姓
2000年11月1日現在、韓国には、286個の姓(帰化した人を除く)と4179個の本貫があります。
これに対して、日本人の姓の種類は、10万とも20万とも言われています。
世界でもっとも姓の種類が多いのが日本人です。
韓国人の姓で、1番多いのが、金(キム)氏で、約992万(21%)で、全人口の約5分の1を占めます。
「石を投げれば金さんに当たる」
「ソウルで金さんを探す(無駄な努力のたとえ)」
ということわざがあるぐらいです。
2番目が李(イ )氏で、約679万(15%)、
3番目が朴(パク)氏で、約389万(8.5%)、
4番目の崔(チェ)氏、5番目の鄭(チョン)氏を合わせると
全人口の半分は軽く越えてしまいます。
こうなってくると、名前を呼ぶときは、姓だけでは区別がつきません。
名前は基本的には、他の誰にもない名前をつけます。
名前を呼ぶときは、姓名一緒に呼びます。
それでは本貫はどうでしょうか。
本貫で一番多いのが、
「金海(キメ)金氏」で、約412万(9%)、
2番目が「密陽(ミリャン)朴氏(6.6%)」、
3番目が「全州(チョンジュ)李氏」です。
1997年の民法改正までは、「同姓同本貫」同士の結婚が許されていませんでした。
特に初対面の男女間では、習慣的に「本貫」も名乗りあったようです。
韓国の方は初対面で、相手のことをよく聞きますが、こういうことも、その原因なのかもしれません。
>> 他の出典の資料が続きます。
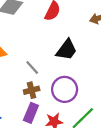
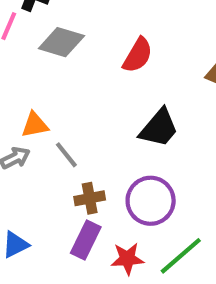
gray line: (32, 68) -> (66, 155), moved

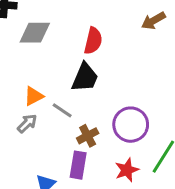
red semicircle: (138, 55) -> (93, 41), moved
black trapezoid: (159, 128) -> (85, 78), moved
purple rectangle: (86, 240) -> (78, 165), moved

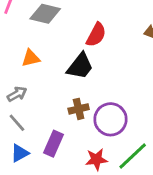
orange triangle: (34, 96) -> (31, 58), moved
gray line: (62, 110) -> (17, 123), moved
brown cross: (88, 136) -> (79, 109), moved

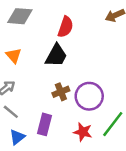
orange triangle: (31, 58) -> (14, 56), turned -49
red star: (96, 159) -> (83, 132), turned 30

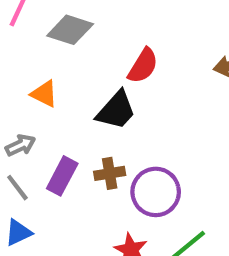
orange triangle: (14, 56) -> (44, 94), turned -35
purple rectangle: (45, 124) -> (62, 176), moved

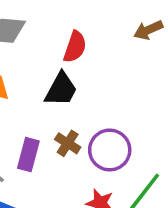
brown cross: (110, 173) -> (68, 143), turned -35

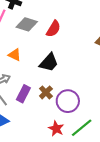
red semicircle: (75, 47) -> (53, 29), moved

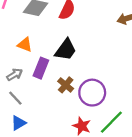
purple rectangle: (23, 94) -> (41, 68), moved

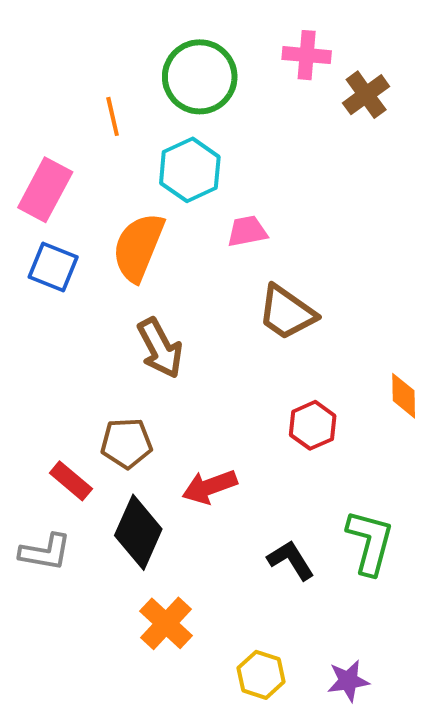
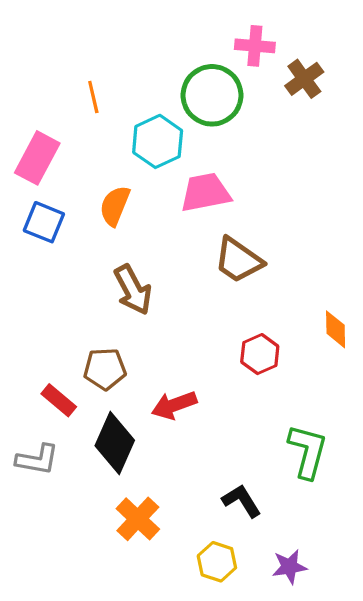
green circle: (200, 77) -> (212, 95), moved
pink trapezoid: (247, 231) -> (205, 193), size x1.5
orange semicircle: (138, 247) -> (115, 206), size x0.7
black L-shape: (291, 560) -> (242, 501), moved

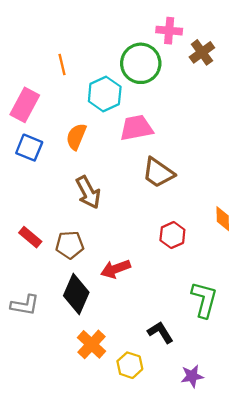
red rectangle: (59, 400) -> (30, 237), moved
yellow hexagon: (217, 562) -> (130, 365), moved

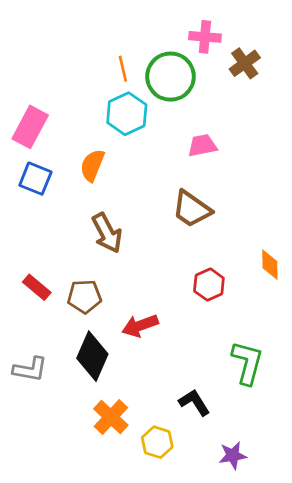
orange line: (62, 64) -> (123, 69), moved
pink trapezoid: (136, 128) -> (202, 145), moved, size x0.7

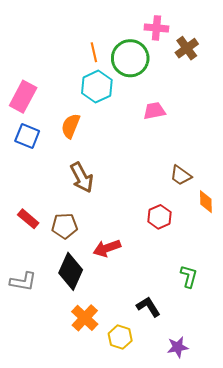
brown trapezoid: (192, 209) -> (181, 175), moved, size x0.7
green L-shape: (247, 363) -> (189, 276), size x0.7

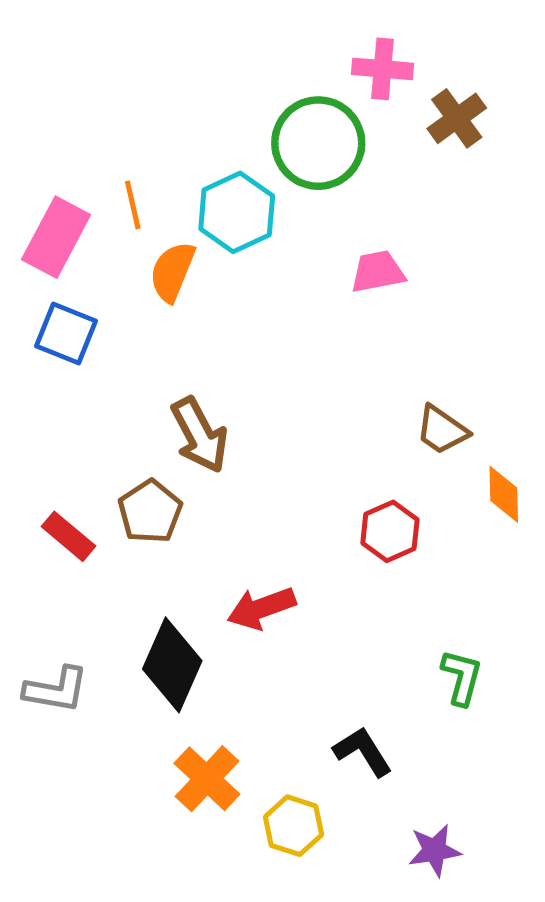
orange line: (94, 52) -> (133, 205), moved
orange semicircle: (71, 126) -> (172, 272), moved
brown pentagon: (65, 226) -> (150, 512), moved, turned -30

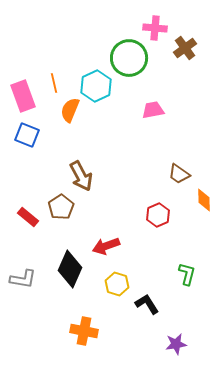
pink rectangle: (56, 237) -> (23, 96), turned -48
orange cross: (207, 779) -> (84, 331), moved, turned -32
yellow hexagon: (294, 826) -> (117, 284), moved

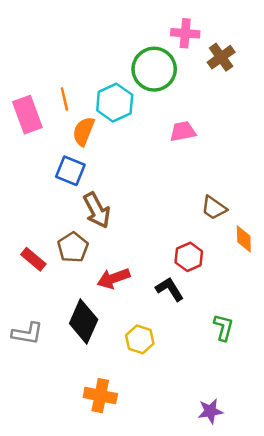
blue square: (27, 135) -> (70, 171), moved
red arrow: (106, 246) -> (113, 278), moved
black L-shape: (147, 304) -> (170, 289), moved

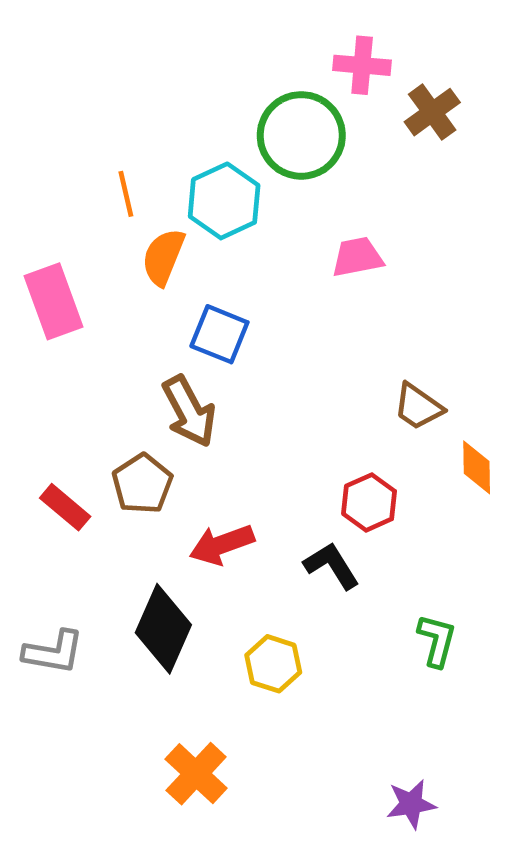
pink rectangle: (27, 115) -> (53, 301), moved
blue square: (70, 171) -> (219, 334), moved
orange cross: (100, 396) -> (196, 774), turned 32

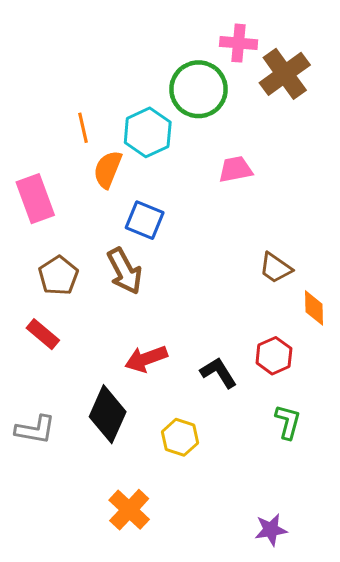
brown cross: (432, 112) -> (285, 74), size x1.4
brown pentagon: (142, 484) -> (58, 276), moved
red hexagon: (369, 502) -> (274, 356), moved

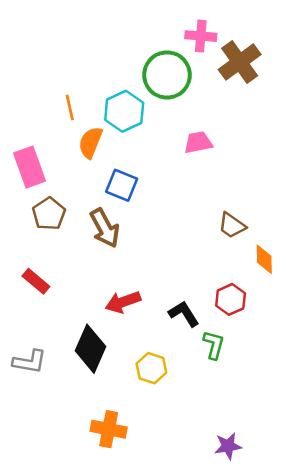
brown pentagon: (58, 276) -> (49, 214), moved
green L-shape: (288, 422) -> (214, 345), moved
orange cross: (129, 510) -> (109, 429), turned -32

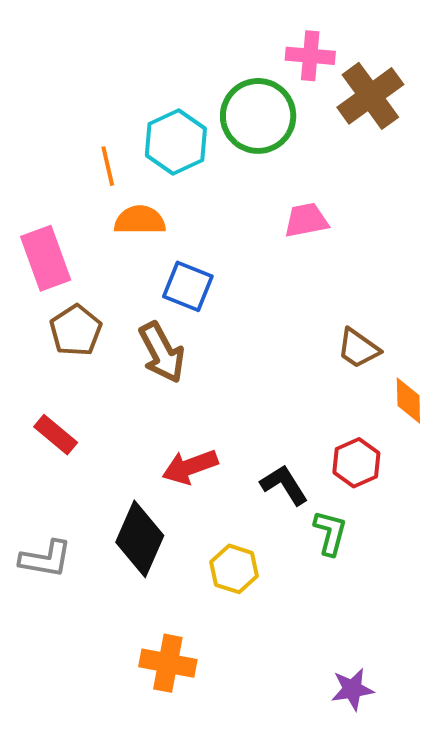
cyan hexagon: (124, 111) -> (176, 142), moved
orange semicircle: (90, 142) -> (140, 220), turned 68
それでも、「同姓同本貫」同士の事実婚を、選んだカップルもいました。
しかし、世間の無理解、中傷、嫌がらせから、ノイローゼになったり、心中したり、結婚後も厳しい現実に直面していたそうです。
でも、実際の「同姓同本貫」同士がどうかということは疑わしい気がします。
先祖に非嫡出子がいれば、その代からは父方でなく母方の姓になるので、実際の「本貫」でなくなります。本貫を管理している族譜を偽造をしている場合もありますので、「同姓同本貫」といっても実際のところわかりません。